- Instructions to follow -
Your answer should be the exact lines of the data below from the one containing "CHIAMA IL DOTTORE" through the one containing "Поділіться та підписуйтесь на наші джерела"; please include nothing else.

- Excerpted records -
_ _ _ _ _

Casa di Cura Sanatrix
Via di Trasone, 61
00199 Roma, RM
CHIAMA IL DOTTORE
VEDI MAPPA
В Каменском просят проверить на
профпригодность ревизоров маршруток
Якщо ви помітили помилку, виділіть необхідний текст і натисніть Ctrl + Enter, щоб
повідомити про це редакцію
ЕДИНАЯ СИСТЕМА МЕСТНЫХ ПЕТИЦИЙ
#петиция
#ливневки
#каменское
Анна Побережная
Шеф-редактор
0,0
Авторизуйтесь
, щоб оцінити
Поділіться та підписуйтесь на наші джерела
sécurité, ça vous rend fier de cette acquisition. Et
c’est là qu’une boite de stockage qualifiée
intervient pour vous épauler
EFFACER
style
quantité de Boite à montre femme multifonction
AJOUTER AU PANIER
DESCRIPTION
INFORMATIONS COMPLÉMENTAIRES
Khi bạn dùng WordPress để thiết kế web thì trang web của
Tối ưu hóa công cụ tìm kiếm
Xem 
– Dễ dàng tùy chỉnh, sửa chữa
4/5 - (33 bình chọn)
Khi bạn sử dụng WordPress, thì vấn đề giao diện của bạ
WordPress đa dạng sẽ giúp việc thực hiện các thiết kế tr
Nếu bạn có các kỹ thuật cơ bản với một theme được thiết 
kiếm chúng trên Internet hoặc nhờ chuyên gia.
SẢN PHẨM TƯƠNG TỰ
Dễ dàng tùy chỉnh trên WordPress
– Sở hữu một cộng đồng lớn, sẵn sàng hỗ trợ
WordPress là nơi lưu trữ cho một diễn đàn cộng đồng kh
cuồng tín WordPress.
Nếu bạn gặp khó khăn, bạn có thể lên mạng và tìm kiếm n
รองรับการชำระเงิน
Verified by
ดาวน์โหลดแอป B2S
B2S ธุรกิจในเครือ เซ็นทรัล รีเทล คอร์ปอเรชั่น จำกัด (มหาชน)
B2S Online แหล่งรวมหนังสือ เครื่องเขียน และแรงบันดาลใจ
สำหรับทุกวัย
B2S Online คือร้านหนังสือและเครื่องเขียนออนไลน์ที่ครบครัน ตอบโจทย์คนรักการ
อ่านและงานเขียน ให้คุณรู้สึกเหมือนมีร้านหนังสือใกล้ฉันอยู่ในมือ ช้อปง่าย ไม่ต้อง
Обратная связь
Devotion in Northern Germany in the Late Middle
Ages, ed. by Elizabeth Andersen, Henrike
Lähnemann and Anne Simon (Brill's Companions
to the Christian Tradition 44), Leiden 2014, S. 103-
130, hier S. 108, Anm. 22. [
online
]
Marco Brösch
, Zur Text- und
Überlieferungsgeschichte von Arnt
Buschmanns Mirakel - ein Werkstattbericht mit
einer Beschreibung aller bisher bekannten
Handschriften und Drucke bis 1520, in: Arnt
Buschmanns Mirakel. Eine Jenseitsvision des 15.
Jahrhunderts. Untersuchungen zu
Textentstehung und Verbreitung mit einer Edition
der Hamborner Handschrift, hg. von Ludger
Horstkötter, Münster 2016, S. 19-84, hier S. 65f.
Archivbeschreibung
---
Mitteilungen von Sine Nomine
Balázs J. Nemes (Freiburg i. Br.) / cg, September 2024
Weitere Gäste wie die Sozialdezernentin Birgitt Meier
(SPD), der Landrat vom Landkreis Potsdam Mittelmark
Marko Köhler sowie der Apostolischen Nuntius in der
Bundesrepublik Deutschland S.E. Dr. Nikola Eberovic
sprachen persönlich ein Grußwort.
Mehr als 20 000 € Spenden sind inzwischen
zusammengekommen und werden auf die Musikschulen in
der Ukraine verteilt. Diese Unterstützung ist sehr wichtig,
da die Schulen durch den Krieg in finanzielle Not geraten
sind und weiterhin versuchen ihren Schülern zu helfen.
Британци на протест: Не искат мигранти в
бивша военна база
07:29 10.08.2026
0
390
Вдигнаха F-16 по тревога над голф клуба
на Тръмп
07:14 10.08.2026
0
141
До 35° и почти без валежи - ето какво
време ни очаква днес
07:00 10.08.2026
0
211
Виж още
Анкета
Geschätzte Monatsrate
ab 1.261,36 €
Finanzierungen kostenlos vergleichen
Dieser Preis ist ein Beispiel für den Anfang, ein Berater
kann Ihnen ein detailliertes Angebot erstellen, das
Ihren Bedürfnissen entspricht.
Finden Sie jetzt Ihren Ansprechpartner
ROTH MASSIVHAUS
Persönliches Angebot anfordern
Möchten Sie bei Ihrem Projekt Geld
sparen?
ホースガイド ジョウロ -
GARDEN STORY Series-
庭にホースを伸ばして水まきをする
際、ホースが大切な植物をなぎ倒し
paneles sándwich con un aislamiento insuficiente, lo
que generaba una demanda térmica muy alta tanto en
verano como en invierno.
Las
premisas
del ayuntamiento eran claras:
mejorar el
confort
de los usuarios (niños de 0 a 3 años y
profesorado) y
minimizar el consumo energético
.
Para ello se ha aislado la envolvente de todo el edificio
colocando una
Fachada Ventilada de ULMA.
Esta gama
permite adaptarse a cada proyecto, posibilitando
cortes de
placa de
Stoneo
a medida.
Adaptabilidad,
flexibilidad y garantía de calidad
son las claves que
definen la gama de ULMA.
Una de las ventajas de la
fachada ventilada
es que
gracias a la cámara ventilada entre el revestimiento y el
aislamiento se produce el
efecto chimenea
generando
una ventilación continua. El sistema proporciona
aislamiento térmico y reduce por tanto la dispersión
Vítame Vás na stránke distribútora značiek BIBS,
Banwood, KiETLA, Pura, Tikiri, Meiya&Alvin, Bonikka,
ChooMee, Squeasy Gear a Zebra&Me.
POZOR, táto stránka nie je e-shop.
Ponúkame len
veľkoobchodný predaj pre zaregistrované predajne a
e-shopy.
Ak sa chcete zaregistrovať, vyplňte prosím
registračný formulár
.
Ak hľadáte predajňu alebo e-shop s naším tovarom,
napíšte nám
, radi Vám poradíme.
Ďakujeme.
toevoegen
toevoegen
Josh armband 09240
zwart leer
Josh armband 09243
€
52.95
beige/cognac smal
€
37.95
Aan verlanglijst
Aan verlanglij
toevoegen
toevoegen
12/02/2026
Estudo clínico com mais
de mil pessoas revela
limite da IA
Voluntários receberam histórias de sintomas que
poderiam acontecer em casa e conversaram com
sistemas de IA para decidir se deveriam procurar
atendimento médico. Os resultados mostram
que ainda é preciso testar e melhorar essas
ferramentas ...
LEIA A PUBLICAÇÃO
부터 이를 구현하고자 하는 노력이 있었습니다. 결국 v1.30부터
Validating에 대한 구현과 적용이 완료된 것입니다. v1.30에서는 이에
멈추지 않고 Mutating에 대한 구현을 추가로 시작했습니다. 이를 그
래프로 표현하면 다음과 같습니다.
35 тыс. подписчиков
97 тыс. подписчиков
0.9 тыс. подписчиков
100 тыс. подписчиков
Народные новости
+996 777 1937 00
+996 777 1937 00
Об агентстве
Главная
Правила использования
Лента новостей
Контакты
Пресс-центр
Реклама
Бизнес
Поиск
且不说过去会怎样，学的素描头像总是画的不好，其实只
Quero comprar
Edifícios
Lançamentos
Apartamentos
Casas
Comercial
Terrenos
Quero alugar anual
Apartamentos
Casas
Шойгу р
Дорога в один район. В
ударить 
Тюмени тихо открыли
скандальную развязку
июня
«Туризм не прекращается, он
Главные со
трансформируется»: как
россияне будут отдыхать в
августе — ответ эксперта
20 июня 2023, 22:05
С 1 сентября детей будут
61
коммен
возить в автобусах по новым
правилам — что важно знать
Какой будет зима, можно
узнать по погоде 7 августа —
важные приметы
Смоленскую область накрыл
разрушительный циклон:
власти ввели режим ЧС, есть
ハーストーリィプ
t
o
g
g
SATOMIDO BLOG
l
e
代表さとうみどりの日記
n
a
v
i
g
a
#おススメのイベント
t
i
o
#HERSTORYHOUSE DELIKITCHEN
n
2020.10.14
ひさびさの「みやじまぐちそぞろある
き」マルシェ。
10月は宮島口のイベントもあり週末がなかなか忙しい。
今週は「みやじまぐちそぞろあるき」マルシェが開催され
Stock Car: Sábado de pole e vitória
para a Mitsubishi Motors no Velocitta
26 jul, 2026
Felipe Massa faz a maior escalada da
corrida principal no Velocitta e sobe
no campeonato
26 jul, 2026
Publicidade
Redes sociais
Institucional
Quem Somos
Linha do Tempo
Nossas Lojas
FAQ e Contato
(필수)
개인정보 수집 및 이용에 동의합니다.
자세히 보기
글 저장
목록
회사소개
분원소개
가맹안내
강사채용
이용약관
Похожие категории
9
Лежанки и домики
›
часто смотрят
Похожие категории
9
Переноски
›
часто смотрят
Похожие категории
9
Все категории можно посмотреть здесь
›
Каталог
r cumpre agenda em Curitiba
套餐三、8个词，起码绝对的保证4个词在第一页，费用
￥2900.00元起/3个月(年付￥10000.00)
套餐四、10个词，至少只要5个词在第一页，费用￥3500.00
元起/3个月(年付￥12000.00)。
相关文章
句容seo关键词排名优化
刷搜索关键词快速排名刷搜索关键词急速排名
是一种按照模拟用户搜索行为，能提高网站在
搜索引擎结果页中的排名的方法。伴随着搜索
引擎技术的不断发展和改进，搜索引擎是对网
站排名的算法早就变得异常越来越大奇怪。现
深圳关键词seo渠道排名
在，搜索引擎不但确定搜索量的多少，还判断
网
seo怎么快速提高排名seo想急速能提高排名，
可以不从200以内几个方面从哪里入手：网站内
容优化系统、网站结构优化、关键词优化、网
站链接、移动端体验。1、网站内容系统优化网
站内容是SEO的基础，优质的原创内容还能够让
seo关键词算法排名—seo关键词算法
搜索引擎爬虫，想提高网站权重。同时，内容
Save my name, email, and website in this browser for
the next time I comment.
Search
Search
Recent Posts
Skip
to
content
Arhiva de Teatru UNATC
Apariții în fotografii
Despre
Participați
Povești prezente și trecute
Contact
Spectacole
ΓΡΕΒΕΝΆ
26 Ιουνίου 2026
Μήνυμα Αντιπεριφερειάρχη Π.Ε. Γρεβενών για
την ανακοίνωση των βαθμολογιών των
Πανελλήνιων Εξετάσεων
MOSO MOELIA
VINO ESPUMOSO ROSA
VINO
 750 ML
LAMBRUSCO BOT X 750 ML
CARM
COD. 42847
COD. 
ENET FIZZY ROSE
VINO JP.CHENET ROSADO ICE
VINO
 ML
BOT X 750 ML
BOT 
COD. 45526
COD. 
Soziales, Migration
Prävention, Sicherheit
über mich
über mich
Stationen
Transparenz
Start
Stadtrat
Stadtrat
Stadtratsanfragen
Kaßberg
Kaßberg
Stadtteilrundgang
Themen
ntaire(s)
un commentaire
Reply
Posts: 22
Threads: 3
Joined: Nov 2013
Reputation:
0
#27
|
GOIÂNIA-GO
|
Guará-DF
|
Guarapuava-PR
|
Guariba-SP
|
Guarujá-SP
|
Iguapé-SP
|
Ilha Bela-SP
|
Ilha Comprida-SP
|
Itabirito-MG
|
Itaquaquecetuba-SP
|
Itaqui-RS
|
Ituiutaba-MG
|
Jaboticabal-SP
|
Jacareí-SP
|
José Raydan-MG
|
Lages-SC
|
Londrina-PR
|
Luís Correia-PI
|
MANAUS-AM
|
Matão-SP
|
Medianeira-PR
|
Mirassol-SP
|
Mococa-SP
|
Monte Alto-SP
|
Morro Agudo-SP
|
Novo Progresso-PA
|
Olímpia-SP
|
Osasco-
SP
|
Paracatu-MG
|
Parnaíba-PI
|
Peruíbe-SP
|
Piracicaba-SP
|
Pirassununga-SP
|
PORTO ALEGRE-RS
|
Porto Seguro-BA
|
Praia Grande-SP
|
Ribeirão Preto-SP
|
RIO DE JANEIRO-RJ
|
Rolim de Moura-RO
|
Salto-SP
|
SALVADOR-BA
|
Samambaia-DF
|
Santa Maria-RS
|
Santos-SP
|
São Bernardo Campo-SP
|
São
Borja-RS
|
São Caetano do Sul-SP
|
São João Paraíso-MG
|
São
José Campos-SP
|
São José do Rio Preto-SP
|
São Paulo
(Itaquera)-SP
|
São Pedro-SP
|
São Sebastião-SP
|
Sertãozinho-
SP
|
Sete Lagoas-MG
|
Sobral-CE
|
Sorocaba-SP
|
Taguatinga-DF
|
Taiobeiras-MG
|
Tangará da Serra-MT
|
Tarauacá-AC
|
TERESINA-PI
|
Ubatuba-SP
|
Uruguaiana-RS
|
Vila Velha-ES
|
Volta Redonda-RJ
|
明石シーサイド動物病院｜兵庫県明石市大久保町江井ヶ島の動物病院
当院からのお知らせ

_ _ _ _ _

- Response to the exercise -
CHIAMA IL DOTTORE
VEDI MAPPA
В Каменском просят проверить на
профпригодность ревизоров маршруток
Якщо ви помітили помилку, виділіть необхідний текст і натисніть Ctrl + Enter, щоб
повідомити про це редакцію
ЕДИНАЯ СИСТЕМА МЕСТНЫХ ПЕТИЦИЙ
#петиция
#ливневки
#каменское
Анна Побережная
Шеф-редактор
0,0
Авторизуйтесь
, щоб оцінити
Поділіться та підписуйтесь на наші джерела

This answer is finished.